In fact, the authors of the newest installment say there's still reason for hope, but only if the world acts quickly and decisively.
The 33-page summary for policymakers was released in Berlin over the weekend. To avoid the worst impacts of climate change, scientists say greenhouse gas emissions need to be cut 40 to 70 percent from 2010 levels in the next 30-40 years.
Among the report’s 235 authors is Sivan Kartha, a senior scientist with the Stockholm Environment Institute's US Center in Somerville, Massachusetts.
“There’s no single techno-fix, there’s no silver bullet, but there is ‘silver birdshot' — what we can do in industry, what we can do in buildings, what we can do in transport,” Kartha says. “And moreover, it is an opportunity for employment. Making efficient things and making them efficiently generally creates more jobs than digging resources out of the ground and burning them.”
The report says the cost of keeping global warming in check is “relatively modest,” but only if the world acts swiftly. An ambitious plan to slow climate change would trim annual worldwide economic growth by only 0.06 percent. With no extra efforts, worldwide temperatures are on pace to rise between 6.6 and 8.6 degrees over pre-industrial times by 2100.
Kartha says one area that can quickly be improved upon is energy efficiency within buildings — big fixes, not just caulking windows or adding insulation.
“Carefully and thoughtfully thinking of the whole building as a system. How do windows interact with the heating system? And how things vary across the seasons when you need cooling sometimes and heating sometimes.”

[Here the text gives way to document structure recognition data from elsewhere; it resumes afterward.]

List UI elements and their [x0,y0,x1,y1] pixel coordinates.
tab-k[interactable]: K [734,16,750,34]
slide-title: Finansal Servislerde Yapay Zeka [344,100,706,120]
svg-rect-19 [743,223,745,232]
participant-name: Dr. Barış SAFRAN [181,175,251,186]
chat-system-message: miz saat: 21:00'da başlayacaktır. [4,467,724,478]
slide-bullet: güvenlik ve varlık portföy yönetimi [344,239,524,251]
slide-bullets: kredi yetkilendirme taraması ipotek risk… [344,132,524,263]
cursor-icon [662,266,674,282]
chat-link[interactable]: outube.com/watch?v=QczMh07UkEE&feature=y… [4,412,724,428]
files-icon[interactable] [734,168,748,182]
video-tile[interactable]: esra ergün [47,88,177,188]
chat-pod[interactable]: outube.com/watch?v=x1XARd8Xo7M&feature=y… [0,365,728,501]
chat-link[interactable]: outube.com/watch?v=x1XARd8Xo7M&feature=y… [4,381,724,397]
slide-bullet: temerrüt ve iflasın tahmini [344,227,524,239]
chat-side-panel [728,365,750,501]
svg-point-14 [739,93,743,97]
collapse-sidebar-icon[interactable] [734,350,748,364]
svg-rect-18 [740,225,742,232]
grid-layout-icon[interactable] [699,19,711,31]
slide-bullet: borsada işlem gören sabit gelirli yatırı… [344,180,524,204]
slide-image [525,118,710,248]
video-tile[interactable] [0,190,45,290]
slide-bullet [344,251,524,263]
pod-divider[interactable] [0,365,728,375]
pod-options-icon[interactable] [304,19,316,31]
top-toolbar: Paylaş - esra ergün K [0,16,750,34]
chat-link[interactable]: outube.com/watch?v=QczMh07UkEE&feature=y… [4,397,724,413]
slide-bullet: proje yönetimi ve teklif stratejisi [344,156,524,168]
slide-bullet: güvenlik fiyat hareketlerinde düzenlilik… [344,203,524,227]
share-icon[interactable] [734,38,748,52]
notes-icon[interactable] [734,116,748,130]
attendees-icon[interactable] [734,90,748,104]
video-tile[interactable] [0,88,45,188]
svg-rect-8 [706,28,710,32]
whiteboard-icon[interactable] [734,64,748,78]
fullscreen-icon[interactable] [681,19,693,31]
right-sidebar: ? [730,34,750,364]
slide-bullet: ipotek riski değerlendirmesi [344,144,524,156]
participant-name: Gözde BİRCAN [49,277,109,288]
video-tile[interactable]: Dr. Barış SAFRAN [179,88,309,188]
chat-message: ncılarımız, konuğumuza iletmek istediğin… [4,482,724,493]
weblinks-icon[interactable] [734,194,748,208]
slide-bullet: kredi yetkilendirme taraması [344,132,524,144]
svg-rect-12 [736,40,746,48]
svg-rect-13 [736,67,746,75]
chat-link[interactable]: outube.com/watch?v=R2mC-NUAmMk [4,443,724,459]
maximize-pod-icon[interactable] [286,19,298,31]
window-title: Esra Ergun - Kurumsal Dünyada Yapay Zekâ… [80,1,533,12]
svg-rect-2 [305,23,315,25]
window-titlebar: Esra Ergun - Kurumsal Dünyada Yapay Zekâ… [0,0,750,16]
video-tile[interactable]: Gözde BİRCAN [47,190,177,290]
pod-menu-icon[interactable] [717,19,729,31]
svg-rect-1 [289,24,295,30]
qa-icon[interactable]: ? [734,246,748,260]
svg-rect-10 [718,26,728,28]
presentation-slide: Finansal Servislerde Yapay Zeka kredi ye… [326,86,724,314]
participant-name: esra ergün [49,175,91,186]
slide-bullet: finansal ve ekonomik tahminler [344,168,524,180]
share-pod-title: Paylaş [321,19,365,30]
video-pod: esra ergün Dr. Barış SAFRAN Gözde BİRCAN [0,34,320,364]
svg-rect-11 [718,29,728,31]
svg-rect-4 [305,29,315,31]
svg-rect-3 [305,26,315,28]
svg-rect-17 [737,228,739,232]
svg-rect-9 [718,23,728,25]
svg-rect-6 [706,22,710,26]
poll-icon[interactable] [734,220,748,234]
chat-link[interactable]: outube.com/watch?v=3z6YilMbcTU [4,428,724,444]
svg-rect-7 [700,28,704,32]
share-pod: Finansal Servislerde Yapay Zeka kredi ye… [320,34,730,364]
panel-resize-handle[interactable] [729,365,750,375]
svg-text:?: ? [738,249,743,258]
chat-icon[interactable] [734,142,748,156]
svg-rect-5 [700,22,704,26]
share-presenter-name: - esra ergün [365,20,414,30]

He said there have already been impressive gains with buildings across parts of Europe and Canada, and those lessons can be translated to the US — where building codes haven’t been as efficient — or to the developing world, where cities are still being built.
Kartha says such near-term technical improvements can help in the short term, and they tend to have snowballing effects.
“We tend to think of changes we need to make, whether they’re changes to our technical systems or changes to our behavior, as sacrifices we’d rather not make," he says. "But one of the really important points is that business as usual just isn’t an option — doing nothing just isn’t an option.”
But he has hope.
"The ability of societies to change when it really becomes necessary has been proven to be pretty phenomenal and even inspiring."